- _Your task_:
Taking only the lines of the data below from the line with "Identify all the" to the line with "Output each element", ends included, write them out exactly and without pictures.

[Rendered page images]
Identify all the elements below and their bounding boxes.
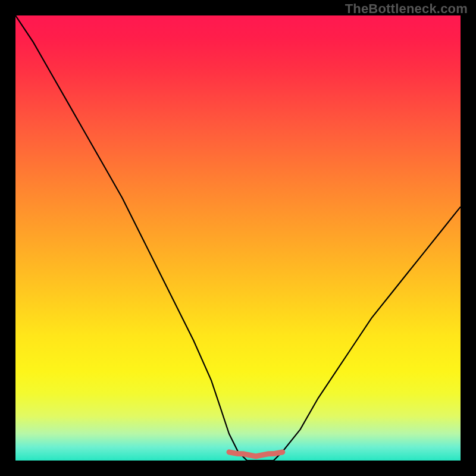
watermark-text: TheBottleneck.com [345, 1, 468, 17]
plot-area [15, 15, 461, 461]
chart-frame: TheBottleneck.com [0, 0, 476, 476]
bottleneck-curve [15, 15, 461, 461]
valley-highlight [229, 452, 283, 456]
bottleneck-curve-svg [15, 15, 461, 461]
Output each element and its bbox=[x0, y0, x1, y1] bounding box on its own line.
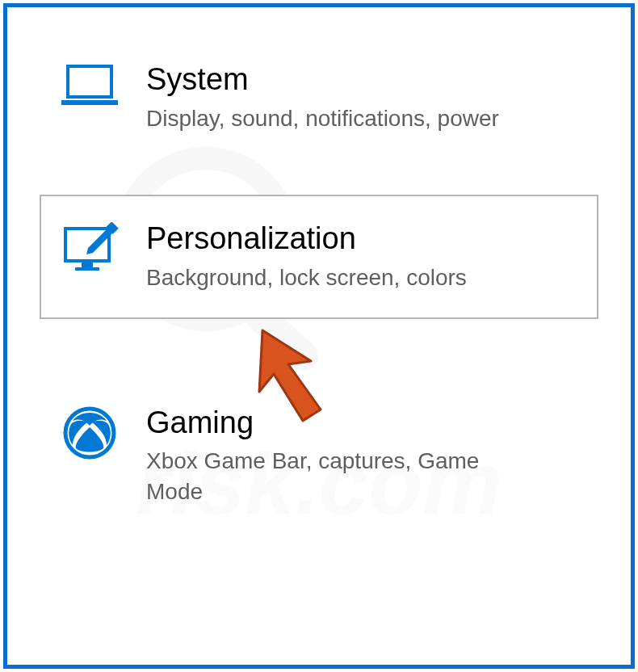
* * *
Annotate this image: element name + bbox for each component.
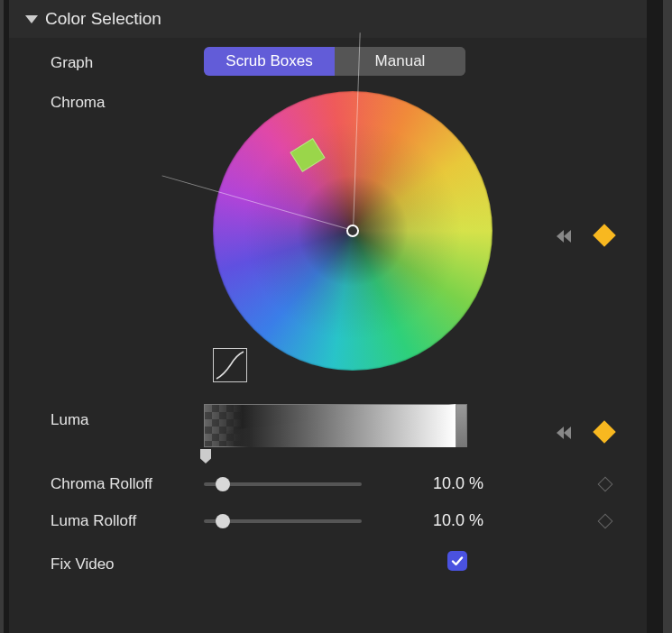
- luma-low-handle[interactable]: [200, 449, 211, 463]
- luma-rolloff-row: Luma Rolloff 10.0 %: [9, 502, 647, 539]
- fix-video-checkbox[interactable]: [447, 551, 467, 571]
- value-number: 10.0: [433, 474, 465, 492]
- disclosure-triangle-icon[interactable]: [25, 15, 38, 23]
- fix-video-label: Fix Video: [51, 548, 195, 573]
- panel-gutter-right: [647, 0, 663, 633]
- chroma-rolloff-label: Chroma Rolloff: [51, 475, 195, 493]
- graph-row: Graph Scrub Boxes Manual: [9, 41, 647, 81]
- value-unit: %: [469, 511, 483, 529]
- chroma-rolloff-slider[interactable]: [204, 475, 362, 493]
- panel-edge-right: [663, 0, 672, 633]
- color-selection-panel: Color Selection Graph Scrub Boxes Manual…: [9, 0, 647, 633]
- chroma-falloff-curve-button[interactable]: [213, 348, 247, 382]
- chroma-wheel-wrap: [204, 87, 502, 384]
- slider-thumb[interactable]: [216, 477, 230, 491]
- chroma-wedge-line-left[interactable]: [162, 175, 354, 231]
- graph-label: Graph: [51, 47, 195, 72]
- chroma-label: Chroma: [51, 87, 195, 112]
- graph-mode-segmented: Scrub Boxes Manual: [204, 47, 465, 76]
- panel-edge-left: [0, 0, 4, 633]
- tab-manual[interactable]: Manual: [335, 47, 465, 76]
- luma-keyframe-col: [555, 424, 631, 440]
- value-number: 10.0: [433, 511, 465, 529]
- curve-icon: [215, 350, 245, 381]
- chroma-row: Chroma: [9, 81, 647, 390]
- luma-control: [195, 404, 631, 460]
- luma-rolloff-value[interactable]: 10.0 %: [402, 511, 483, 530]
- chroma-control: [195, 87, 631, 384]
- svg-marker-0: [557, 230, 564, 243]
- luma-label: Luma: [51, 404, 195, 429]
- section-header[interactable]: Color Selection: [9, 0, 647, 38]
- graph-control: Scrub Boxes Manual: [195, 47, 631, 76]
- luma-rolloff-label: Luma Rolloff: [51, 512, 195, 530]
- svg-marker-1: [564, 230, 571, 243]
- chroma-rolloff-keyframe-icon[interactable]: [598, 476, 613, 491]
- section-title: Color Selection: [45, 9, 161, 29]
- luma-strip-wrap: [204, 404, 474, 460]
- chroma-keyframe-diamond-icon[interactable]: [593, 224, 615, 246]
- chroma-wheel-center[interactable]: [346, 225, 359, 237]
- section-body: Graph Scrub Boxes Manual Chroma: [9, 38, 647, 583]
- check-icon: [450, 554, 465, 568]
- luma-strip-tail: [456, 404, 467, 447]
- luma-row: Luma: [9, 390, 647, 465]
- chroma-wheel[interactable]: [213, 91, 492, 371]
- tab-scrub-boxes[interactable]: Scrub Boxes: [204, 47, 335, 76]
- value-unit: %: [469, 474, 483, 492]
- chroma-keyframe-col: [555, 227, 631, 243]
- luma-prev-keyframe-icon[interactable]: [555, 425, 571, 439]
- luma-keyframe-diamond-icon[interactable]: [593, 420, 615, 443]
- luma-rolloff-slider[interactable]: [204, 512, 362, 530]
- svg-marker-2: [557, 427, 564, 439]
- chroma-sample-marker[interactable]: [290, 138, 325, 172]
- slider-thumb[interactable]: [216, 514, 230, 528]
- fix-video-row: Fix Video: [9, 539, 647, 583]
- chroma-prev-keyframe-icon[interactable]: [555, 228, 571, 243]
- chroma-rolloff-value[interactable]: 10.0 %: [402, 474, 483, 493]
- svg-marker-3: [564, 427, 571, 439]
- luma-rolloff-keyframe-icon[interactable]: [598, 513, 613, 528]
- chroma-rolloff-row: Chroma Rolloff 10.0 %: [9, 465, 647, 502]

- _Final answer_:
Identify all the elements below and their bounding boxes.
watermark-text: TheBottleneck.com [345, 1, 468, 17]
plot-area [15, 15, 461, 461]
chart-frame: TheBottleneck.com [0, 0, 476, 476]
bottleneck-curve [15, 15, 461, 461]
valley-highlight [229, 452, 283, 456]
bottleneck-curve-svg [15, 15, 461, 461]
Output each element and its bbox=[x0, y0, x1, y1] bounding box on its own line.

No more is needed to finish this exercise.